This code should block on the sock.accept(), just like any socket-based server, until it receives a connection on localhost:8080.

In other words, this is the simplest possible Memphis web server, one that says hello over TCP. And we format the bytes we send back as HTTP so we can test this with curl.

You’ll notice we’re importing memphis.net.listen rather than socket like you would in CPython. That’s what we have to build. From scratch!

To do so, we’ll need:

  • a memphis.net module, which contains
  • a listen function, which, when called, returns
  • a Socket object, which contains an accept method which, when called, returns
  • a Connection object, which contains recv, send, and close methods.

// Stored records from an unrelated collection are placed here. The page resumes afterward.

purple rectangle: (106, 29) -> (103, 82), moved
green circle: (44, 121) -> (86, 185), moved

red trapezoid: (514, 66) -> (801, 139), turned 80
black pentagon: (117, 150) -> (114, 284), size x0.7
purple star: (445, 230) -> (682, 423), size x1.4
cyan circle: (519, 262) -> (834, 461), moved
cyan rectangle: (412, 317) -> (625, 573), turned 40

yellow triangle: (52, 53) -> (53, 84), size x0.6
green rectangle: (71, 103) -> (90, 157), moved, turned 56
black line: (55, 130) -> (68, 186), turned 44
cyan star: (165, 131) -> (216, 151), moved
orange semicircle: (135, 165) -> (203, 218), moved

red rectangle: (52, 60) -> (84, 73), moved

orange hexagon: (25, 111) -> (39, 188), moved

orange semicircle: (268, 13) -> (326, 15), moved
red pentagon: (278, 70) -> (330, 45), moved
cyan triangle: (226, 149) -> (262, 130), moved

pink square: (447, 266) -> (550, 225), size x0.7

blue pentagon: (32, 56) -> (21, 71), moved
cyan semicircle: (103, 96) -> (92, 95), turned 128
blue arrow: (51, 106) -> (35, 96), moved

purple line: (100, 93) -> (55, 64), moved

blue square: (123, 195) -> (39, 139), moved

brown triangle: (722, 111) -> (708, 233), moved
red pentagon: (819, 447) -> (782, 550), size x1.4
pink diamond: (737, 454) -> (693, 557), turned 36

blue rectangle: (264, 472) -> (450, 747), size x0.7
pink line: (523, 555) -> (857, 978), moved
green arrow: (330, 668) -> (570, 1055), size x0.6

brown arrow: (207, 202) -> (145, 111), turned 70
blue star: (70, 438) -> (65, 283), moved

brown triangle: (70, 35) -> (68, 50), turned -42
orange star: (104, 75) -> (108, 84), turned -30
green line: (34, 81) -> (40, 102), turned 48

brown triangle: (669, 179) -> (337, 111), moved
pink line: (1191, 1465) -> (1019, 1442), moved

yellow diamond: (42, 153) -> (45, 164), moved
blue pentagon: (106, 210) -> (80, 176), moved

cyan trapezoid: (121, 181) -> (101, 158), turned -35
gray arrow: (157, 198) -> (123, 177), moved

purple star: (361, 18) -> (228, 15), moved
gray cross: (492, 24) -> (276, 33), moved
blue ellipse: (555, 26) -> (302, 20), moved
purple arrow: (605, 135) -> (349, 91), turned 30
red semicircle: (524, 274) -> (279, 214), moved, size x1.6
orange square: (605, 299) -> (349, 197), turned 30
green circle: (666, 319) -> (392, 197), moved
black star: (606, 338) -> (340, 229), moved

That’s a lot to wire up! But we can split this into two parts:

  • the wiring up of that laundry list
  • connecting the Socket and Connection objects to use Rust utilities to actually do things

This is the paradox of implementing a programming language: you spend 90% of your time on the piping, and then just call your host language to do the real work.

Here our tools are Rust’s TcpListener and TcpStream. Let’s take a look at how we can connect those to our Python code.

Implementing the net module

1. Building the module

Our first step is to create a memphis.net module, which will contain the symbols listen, Socket, and Connection.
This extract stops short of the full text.